Democracy is a fragile web of laws, rules and norms. The norms are just as important to the legitimacy of the system as the rules. Blatant violations of them on a regular basis corrode the system. The ugliness of this one will linger.

That was nine years ago. The Republicans weren’t duly chastised then and won’t be now.

But what would happen if they were? By that I mean, suppose they all read Mann and Ornstein’s bill of indictment and decided that they had gone far enough and it was time to start working with the Democrats again. Can we all see the problem with that? They’ve moved the so far to the right that they can easily declare a truce tomorrow secure in the knowledge that they’ve already won.

Here’s how Ornstein and Mann characterize today’s Democratic Party:

Democrats are hardly blameless, and they have their own extreme wing and their own predilection for hardball politics. But these tendencies do not routinely veer outside the normal bounds of robust politics. If anything, under the presidencies of Clinton and Obama, the Democrats have become more of a status-quo party. They are centrist protectors of government, reluctantly willing to revamp programs and trim retirement and health benefits to maintain its central commitments in the face of fiscal pressures.
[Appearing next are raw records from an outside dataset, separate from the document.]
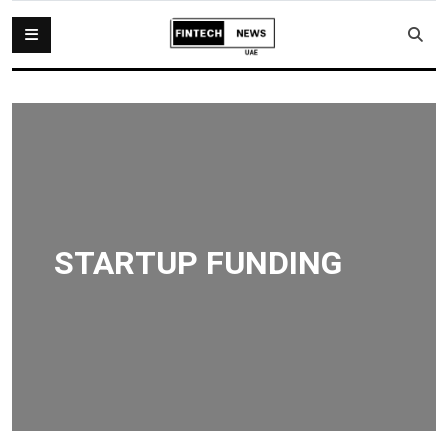
STARTUP FUNDING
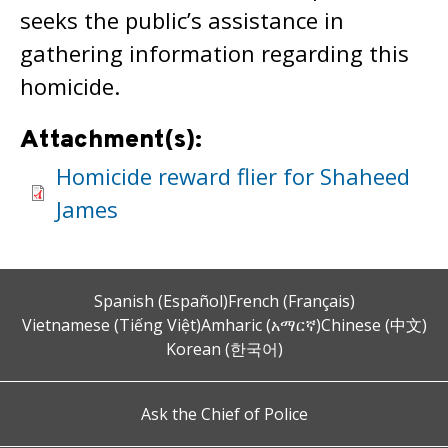
seeks the public’s assistance in
gathering information regarding this
homicide.
Attachment(s):
Homicide reward flier for Shaheed
James
Spanish (Español)
French (Français)
Vietnamese (Tiếng Việt)
Amharic (አማርኛ)
Chinese (中文)
Korean (한국어)
Ask the Chief of Police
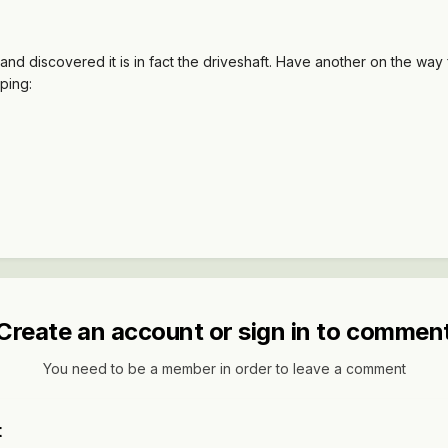
and discovered it is in fact the driveshaft. Have another on the way f
pping:
Create an account or sign in to commen
You need to be a member in order to leave a comment
t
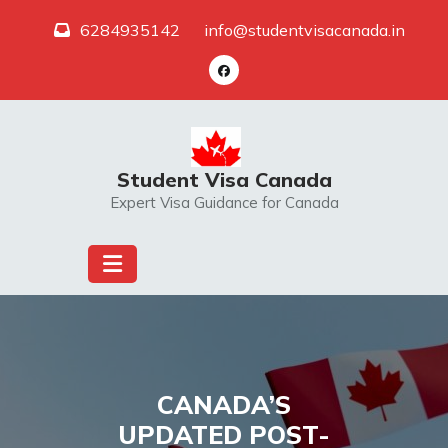
Skip
6284935142
info@studentvisacanada.in
to
content
Student Visa Canada
Expert Visa Guidance for Canada
CANADA’S
UPDATED POST-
So, even as the Republicans have moved hard to the right, the Democrats protect the status quo. Which, with each passing year, has moved farther right. Basically, Republicans enact their agenda and it becomes the status quo. Then the Democrats come along and protect what they’ve done. That becomes the center. At which point the Republicans call the Democrats communists and move even farther right. The Dems are “hardly blameless” alright.

I’ll give you a good example of this working in real time:

At the end of March, a version of the Simpson-Bowles plan was given a vote on the House floor. It was annihilated, 382-38, with Pelosi and most Democrats voting against it.
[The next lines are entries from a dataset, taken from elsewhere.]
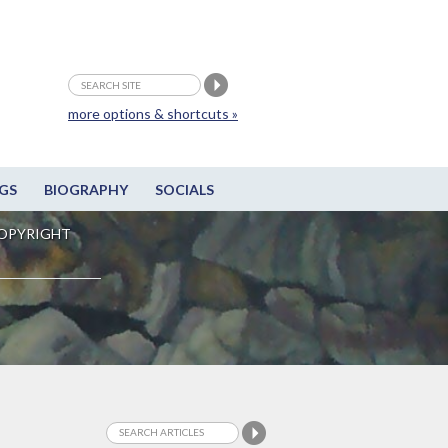
more options & shortcuts »
GS
BIOGRAPHY
SOCIALS
OPYRIGHT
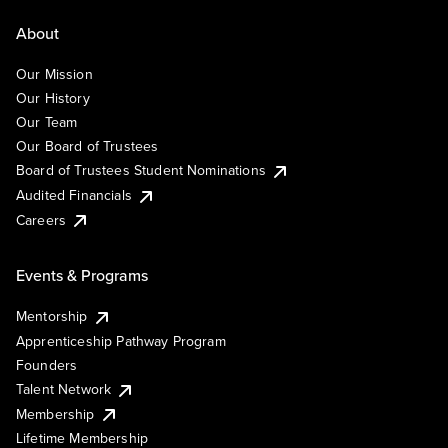
About
Our Mission
Our History
Our Team
Our Board of Trustees
Board of Trustees Student Nominations
Audited Financials
Careers
Events & Programs
Mentorship
Apprenticeship Pathway Program
Founders
Talent Network
Membership
Lifetime Membership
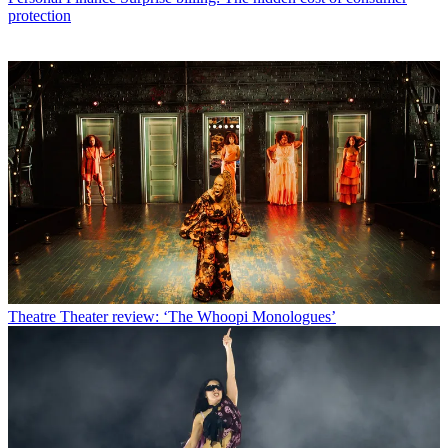
protection
Theatre
Theater review: ‘The Whoopi Monologues’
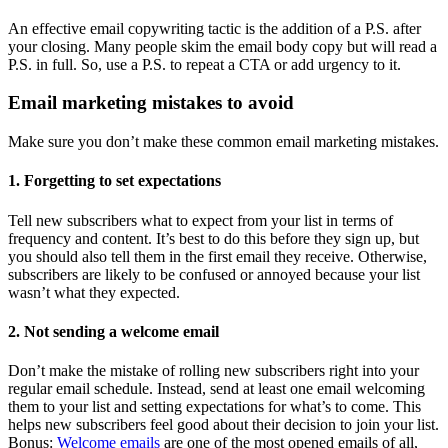
An effective email copywriting tactic is the addition of a P.S. after
your closing. Many people skim the email body copy but will read a
P.S. in full. So, use a P.S. to repeat a CTA or add urgency to it.
Email marketing mistakes to avoid
Make sure you don’t make these common email marketing mistakes.
1. Forgetting to set expectations
Tell new subscribers what to expect from your list in terms of
frequency and content. It’s best to do this before they sign up, but
you should also tell them in the first email they receive. Otherwise,
subscribers are likely to be confused or annoyed because your list
wasn’t what they expected.
2. Not sending a welcome email
Don’t make the mistake of rolling new subscribers right into your
regular email schedule. Instead, send at least one email welcoming
them to your list and setting expectations for what’s to come. This
helps new subscribers feel good about their decision to join your list.
Bonus:
Welcome emails
are one of the most opened emails of all,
But Pelosi, the day after the vote, said that she could still support the plan if it stuck more closely to the original version put out by Simpson and Bowles. “I felt fully ready to vote for that myself, thought it was not even a controversial thing … When we had our briefing with our caucus members, people felt pretty ready to vote for it. Until we saw it in print,” she said. “It was more a caricature of Simpson Bowles, and that’s why it didn’t pass. If it were actually Simpson-Bowles, I would have voted for it.”

Yet when the Simpson-Bowles plan had been originally unveiled, Pelosi called it “simply unacceptable.”

Within the course of just a few months the Democratic minority leader has moved from saying that Simpson-Bowles was beyond the pale to saying that she would have voted for it. It’s now the new center.

I’m sure it makes the DC Democrats proud as punch to be the “grown-ups” in the room and be able to look down their noses at the rambunctious Tea Partiers. But the fact is that the Tea Partiers are all that’s keeping the government from codifying a “consensus” that up until about five minutes ago existed only as Grover Norquist’s wet dream. As far as I’m concerned they have done us a big favor.

I don’t know about you, but I think the “status quo” sucks. I take no pride in being a member of a Party that is “reluctantly willing to revamp programs and trim retirement and health benefits to maintain its central commitments in the face of fiscal pressures” when the entire premise is bullshit. There’s enough money. The government simply insists upon allowing millionaires and corporations to escape their responsibilities and we are a global military empire which, as they always do, is sucking the lifeblood out of our polity.

Worried about deficits? Here you go:

When we have adequately addressed our irresponsible tax policies, our obscene military spending and our insane health care system, then I’ll be happy to “defend the status quo.” Right now the status quo is what’s killing us. 

The Republican Party has just gotten worse since then. And the Democratic Party is improving. I think it took Donald Trump and a strong progressive movement to change the dynamic but there has been monumental movement on the right for a long time and plenty of us saw it coming.